Des origines de l’égorgement

La pratique de l’égorgement remise à l’ordre du jour ces derniers temps par les terroristes religieux du groupe Etat islamique déclenche au Café du commerce nombre de rapprochements erronés entre cette pratique et la religion musulmane. Rappelons que le premier « égorgeur » qui a inspiré et oriente toujours tant de croyants n’est pas Mahomet (7ème siècle après Jésus-Christ) mais Abraham, 20ème siècle avant Jésus-Christ, à qui « Dieu » a demandé de sacrifier son fils « en holocauste » et alors que le couteau en main il s’apprêtait à immoler Isaac, Yahvé a arrêté son geste et a dit :

« Je jure par moi-même, parole de Yahvé : parce que tu as fait cela, que tu ne m’as pas refusé ton fils, ton unique, je te comblerai de bénédictions, je rendrai ta postérité aussi nombreuse que les étoiles du ciel et que le sable qui est sur le bord de la mer, et ta postérité conquerra la porte de ses ennemis… ».

Comme un malheureux bélier passait par là, il a payé pour Isaac !
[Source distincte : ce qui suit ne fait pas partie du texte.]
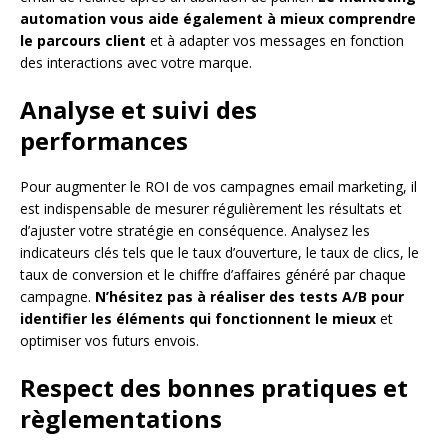
automation vous aide également à mieux comprendre
le parcours client
et à adapter vos messages en fonction
des interactions avec votre marque.
Analyse et suivi des
performances
Pour augmenter le ROI de vos campagnes email marketing, il
est indispensable de mesurer régulièrement les résultats et
d’ajuster votre stratégie en conséquence. Analysez les
indicateurs clés tels que le taux d’ouverture, le taux de clics, le
taux de conversion et le chiffre d’affaires généré par chaque
campagne.
N’hésitez pas à réaliser des tests A/B pour
identifier les éléments qui fonctionnent le mieux
et
optimiser vos futurs envois.
Respect des bonnes pratiques et
règlementations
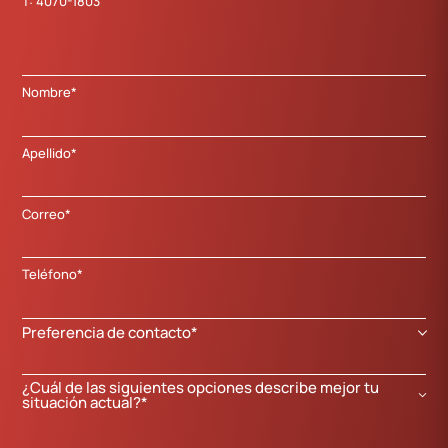
T:
4070-1803
Nombre*
Apellido*
Correo*
Teléfono*
Preferencia de contacto*
¿Cuál de las siguientes opciones describe mejor tu
situación actual?*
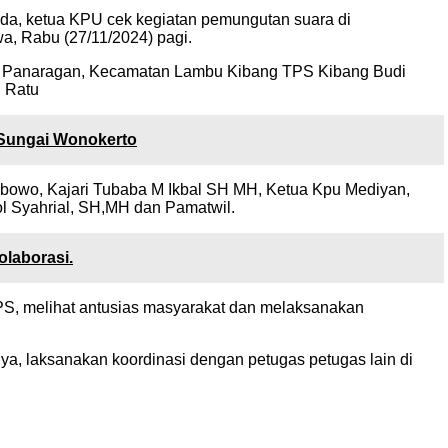
da, ketua KPU cek kegiatan pemungutan suara di
 Rabu (27/11/2024) pagi.
, Panaragan, Kecamatan Lambu Kibang TPS Kibang Budi
 Ratu
 Sungai Wonokerto
Prabowo, Kajari Tubaba M Ikbal SH MH, Ketua Kpu Mediyan,
l Syahrial, SH,MH dan Pamatwil.
laborasi.
S, melihat antusias masyarakat dan melaksanakan
, laksanakan koordinasi dengan petugas petugas lain di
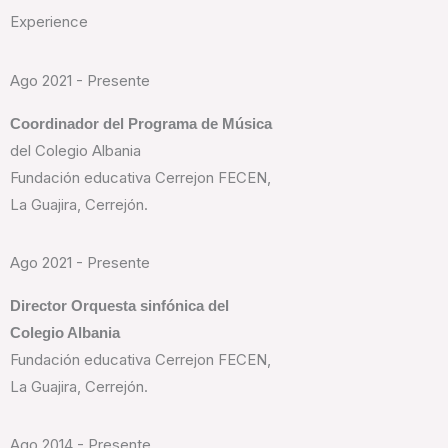
Experience
Ago 2021 - Presente
Coordinador del Programa de Música
del Colegio Albania
Fundación educativa Cerrejon FECEN,
La Guajira, Cerrejón.
Ago 2021 - Presente
Director Orquesta sinfónica del
Colegio Albania
Fundación educativa Cerrejon FECEN,
La Guajira, Cerrejón.
Ago 2014 - Presente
Toutes ces joyeusetés sont dans la Bible La Genèse #23. Ainsi est née la tradition de l’égorgement il y a 4 000 ans, reprise depuis notamment dans la fête musulmane de l’Aïd-el-Kébir (du sacrifice) où chaque année les familles doivent égorger un mouton en hommage à la foi d’Abraham. Une relecture de la Bible de temps à autres est recommandée, elle déclenche toujours un intérêt sociologique qui n’a d’égal que la consternation devant de telles billevesées. On trouve également dans la cette même Genèse #17 la nécessité de la « circoncision du prépuce qui sera le signe de l’alliance entre moi [Yahvé] et vous. »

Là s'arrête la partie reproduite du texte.